Investigating the occurrece of Q613H Delta variant

Other notation of the same mutation: p.Gln613His

Caveat:

This notebook was run on 15th October 2021, when 613,984 samples (from the 1,654,147 of sequenced samples at covid19dataportal) have been processed by the variant calling pipeline. The weekly number of samples is not uniform and we have a lag, so many of the recent samples are not processed yet.

In [1]:
import pandas as pd
import pandas.io.sql as sqlio
import numpy as np
import matplotlib.pyplot as plt
%matplotlib inline

import psycopg2
In [2]:
def psql(query):
    conn = psycopg2.connect("dbname=coveo user=****** password=******* host=postgres.coveo port=5432")
    dummy = sqlio.read_sql_query(query, conn)
    conn.close()
    return dummy

Delta variant defining mutations

There are four so called defining mutations.
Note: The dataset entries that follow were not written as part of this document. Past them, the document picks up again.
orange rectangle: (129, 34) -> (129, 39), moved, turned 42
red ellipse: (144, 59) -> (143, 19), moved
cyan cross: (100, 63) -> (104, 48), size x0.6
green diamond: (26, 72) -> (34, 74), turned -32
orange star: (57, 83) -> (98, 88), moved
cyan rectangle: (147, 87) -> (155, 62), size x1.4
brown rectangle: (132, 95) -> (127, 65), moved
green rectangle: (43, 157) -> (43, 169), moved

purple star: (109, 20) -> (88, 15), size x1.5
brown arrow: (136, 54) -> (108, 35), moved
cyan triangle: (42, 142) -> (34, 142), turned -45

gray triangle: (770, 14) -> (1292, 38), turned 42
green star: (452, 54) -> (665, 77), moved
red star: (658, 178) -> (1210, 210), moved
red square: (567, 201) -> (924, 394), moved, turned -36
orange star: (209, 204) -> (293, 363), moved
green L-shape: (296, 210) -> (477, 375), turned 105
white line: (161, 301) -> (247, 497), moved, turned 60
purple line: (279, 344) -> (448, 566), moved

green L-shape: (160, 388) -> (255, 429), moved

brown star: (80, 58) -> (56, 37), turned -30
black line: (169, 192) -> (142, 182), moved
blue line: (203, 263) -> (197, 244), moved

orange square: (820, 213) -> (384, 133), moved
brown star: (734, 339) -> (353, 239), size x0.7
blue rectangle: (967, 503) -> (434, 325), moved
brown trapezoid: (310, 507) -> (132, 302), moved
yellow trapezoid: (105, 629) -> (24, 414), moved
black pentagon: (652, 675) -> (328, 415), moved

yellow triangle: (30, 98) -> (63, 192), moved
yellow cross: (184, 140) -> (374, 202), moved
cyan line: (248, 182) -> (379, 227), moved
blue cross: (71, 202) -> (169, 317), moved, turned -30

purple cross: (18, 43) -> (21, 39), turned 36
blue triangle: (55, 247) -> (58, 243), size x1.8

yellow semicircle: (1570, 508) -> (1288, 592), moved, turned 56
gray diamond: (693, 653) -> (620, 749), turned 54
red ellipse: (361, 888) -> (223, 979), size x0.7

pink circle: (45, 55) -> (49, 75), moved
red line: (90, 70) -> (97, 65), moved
We have thelineage_def table in the SQL database that contains info for all catalogued lineages.

In [23]:
query = '''
SELECT * FROM lineage_def
WHERE variant_id='Delta'
'''
lineage_delta = psql(query)
lineage_delta
Out[23]:
variant_id pango type_variant amino_acid_change protein_codon_position ref_protein alt_protein gene effect snpeff_original_mut ref_pos_alt ref alt pos description
0 Delta B.1.617.2 VOC T19R 19.0 T R S missense_variant None C21618G C G 21618 This variant was first detected in India and r...
1 Delta B.1.617.2 VOC L452R 452.0 L R S missense_variant None T22917G T G 22917 This variant was first detected in India and r...
2 Delta B.1.617.2 VOC T478K 478.0 T K S missense_variant None C22995A C A 22995 This variant was first detected in India and r...
3 Delta B.1.617.2 VOC P681R 681.0 P R S missense_variant None C23604G C G 23604 This variant was first detected in India and r...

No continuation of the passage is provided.